Asked
Updated
Viewed
331.4k times

My company has a need to relay all outgoing messages on our mail server (Sendmail) to a relay mail server for forwarding to the Internet. Does anyone know how to configure Sendmail Mail Server to do just that?

  • 0
    You just need to set up relaying on the relay server and make your local server use that as a gateway. My question is - why bother? It seems like an unnecessary hop. If it's because you're behind a firewall, you're going to tie up that firewall just as much having it flat out send as you will having it forward to another server to send for you. — this213
add a comment
0

4 Answers

  • Votes
  • Oldest
  • Latest
Answered
Updated
  1. Run the following from a command shell: vi /etc/mail/sendmail.cf
  2. Then search for DS and you will find something like:
    # "Smart" relay host (may be null)
    DS<ip-address to relay>
    
  3. Change <ip-address to relay> to be the IP address you want to relay.
  4. Restart Sendmail.
add a comment
1
Answered
Updated

/etc/mail/relay-domains contains a list of hosts which are allowed to relay mail through your mail server. This list may consist of either specific hosts or whole domains.

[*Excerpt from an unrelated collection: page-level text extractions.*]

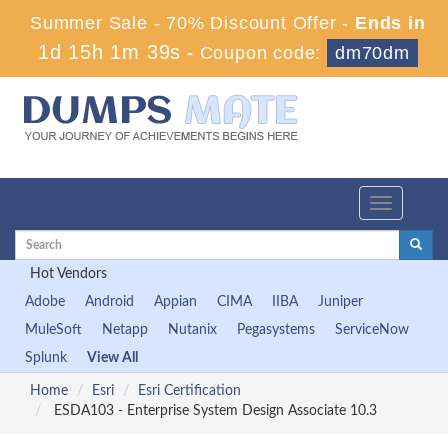
Summer Sale - 70% Discount Offer -
Ends in
1d 15h 1m 38s
-
Coupon code:
dm70dm
Toggle
navigation
Hot Vendors
Adobe
Android
Appian
CIMA
IIBA
Juniper
MuleSoft
Netapp
Nutanix
Pegasystems
ServiceNow
Splunk
View All
Home
Esri
Esri Certification
ESDA103 - Enterprise System Design Associate 10.3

/etc/mail/sendmail.cw (after Sendmail version 8.10, this file is local-host-names) contains a list of domains for which your mail server will accept mail. This list is usually the domains hosted by your machine.

NOTE: put a CR/LF at the end of the last domain. Otherwise, it won't work.

Of course, you have to set up your actual Sendmail server to use the mail relay.

If your Unix host has to use a mail relay to get out, the simplest method is to define the DS (smart relay) macro in sendmail.cf. You should have a line with DS. Change it in DSmailrelay.domain where mailrelay.domain is the FQDN of your mail relay as seen from your side. The stop/start Sendmail to let it reread the config file.

This mail relay must accept SMTP connection from your host and must accept relaying. To check if the mail relay is working try

telnet mailrelay.domain 25
.... answer from mail relay .....
helo <unix hostname>
mail from: root@<unix hostname>
rcpt to: <email test>@<something out>
data
mail test from UNIX
.

The mail server should answer something like: mail sent. If this work you can try it with a normal mail client like

mailx -s "subject" <email test>@<something out>
mail test from UNIX
.

To check if this has worked look at /var/adm/syslog/mail.log and you should see a couple of lines stating the mail has been accepted locally and sent to the relay and accepted.

Good luck.

add a comment
1
Answered
Updated

You will want the relay-domains file on the relay server. Enter the domains to route for, 1 per line. The location of these files varies, but look in /etc/mail/ or /etc/sendmail/ or some such.

Also, if you're at the stage where you have to come up with complex routing schemes for Sendmail and nobody there knows how to configure Sendmail properly, you might want to do yourself a favor and get http://www.webmin installed on the mail server. It's free, and it will do much of the heavy lifting for you.

add a comment
0
Answered
Updated

You can edit /etc/mail/sendmail.cf or /etc/sendmail.cf depend on your operating system. Edit as

# "Smart" relay host (may be null)
DS<mailserver_hostname>

For example you might change it to:

# "Smart" relay host (may be null)
DSmailserv.whathappen.com

If you used a DNS-based name or hostname, please make sure that your server can lookup the IP address for the hostname you specified.